Billionaire investor Nelson Peltz blamed Procter & Gamble for allowing online shave club rivals to gobble up Gillette’s razor market share.
In a CNBC interview on Monday, Peltz said he spoke with former Gillette employees. They said, according to Peltz, if they had been in charge when Dollar Shave Club and Harry’s were disrupting the business, they would have put together a small group to see how to put them out of business.
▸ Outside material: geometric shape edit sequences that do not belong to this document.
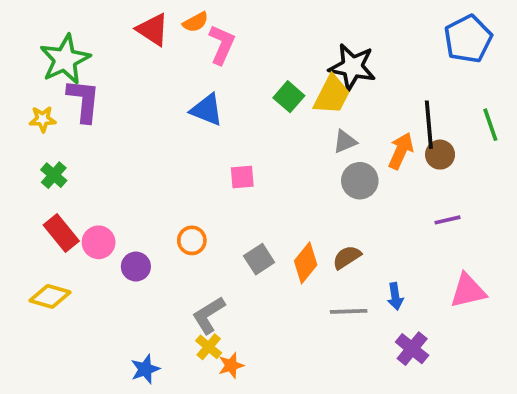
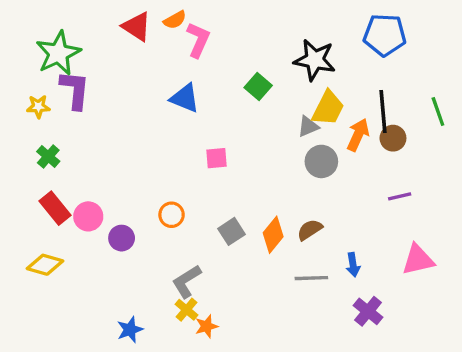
blue pentagon: (468, 39) -> (385, 35), moved, turned 30
yellow trapezoid: (332, 95) -> (328, 108), moved

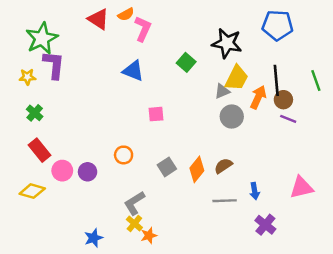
purple line: (400, 196) -> (288, 119), moved, turned 35
pink circle: (88, 216) -> (62, 171), moved

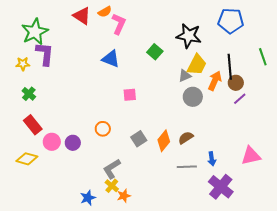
green line: (316, 80) -> (263, 57), moved
purple line: (288, 119) -> (240, 99), turned -64
purple cross: (265, 225) -> (221, 187), size x1.4
blue star: (94, 238) -> (88, 198), moved

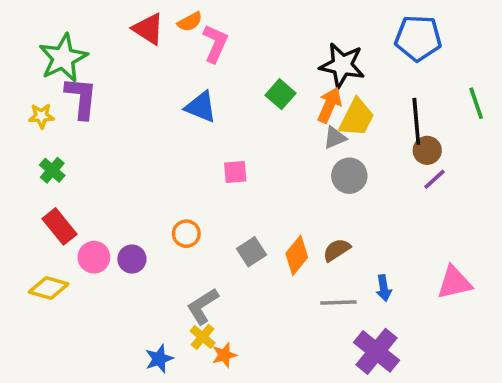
orange arrow: (215, 81) -> (329, 105), moved
purple cross: (221, 187) -> (377, 351), moved

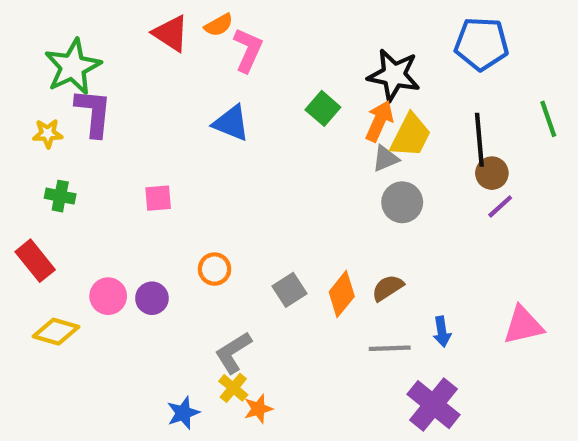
green cross: (52, 170) -> (60, 196), turned -30
pink square: (235, 172) -> (158, 198), moved
red rectangle: (59, 226) -> (35, 261), moved

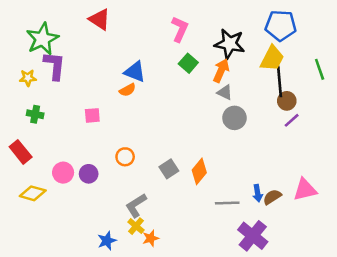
orange semicircle: (219, 25) -> (128, 90), moved
pink L-shape: (248, 50) -> (180, 29), moved
yellow trapezoid: (411, 136) -> (272, 58), moved
gray triangle: (386, 158) -> (225, 92), turned 49
brown semicircle: (388, 288) -> (272, 197), moved

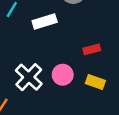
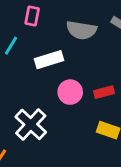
pink circle: (63, 75) -> (70, 92), moved

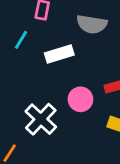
pink circle: (70, 92) -> (80, 99), moved

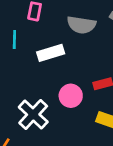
cyan line: (21, 40) -> (14, 40), turned -30

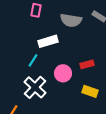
cyan line: (14, 40) -> (33, 60), moved, turned 32

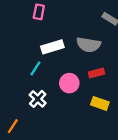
gray semicircle: (71, 20) -> (89, 45), moved
white cross: (35, 87) -> (38, 99), size x0.7

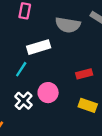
gray semicircle: (89, 45) -> (68, 25), moved
pink circle: (69, 83) -> (48, 93), moved

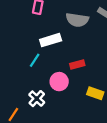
red rectangle: (84, 74) -> (77, 65), moved
white cross: (24, 101) -> (37, 99), moved

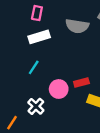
white rectangle: (51, 40) -> (39, 37), moved
red rectangle: (77, 65) -> (81, 82), moved

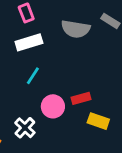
pink rectangle: (37, 13) -> (26, 13), turned -32
cyan line: (34, 67) -> (33, 76), moved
“That’s what should have happened years ago. It didn’t happen. It didn’t happen because you replaced Gillette people with P&G people. Very different culture. Very different people,” Peltz said on “Squawk on the Street.”
A P&G spokesperson wasn’t immediately available for comment.
P&G, which bought Gillette for $57 billion in 2005, replaced key management positions shortly after the acquisition.
As of February 2017, Dollar Shave Club, which Unilever bought for $1 billion last year, had grown to 47.3 percent of the online market, more than double Gillette’s 23.1 percent.
Meanwhile, upscale Harry’s shaving club now has 12 percent of the online shaving market in the U.S.
But Gillette is trying to play catch up, announcing in May an on-demand razor service where customers text to order. It originally launched its own online shaving club in June 2015.
Peltz’s $12.7 billion hedge fund, Trian Partners, is seeking to elect Peltz to P&G’s board of directors, according to a regulatory filing released Monday. This is after the company rejected his request to be added to the board.
Procter & Gamble, whose share price was flat Monday following the filing, has a market value of $222.8 billion, according to FactSet. The stock has underperformed the market. Its shares are up 3.6 percent this year through Friday versus the S&P 500’s 9.9 percent rise.
—CNBC’s Tae Kim contributed to this report.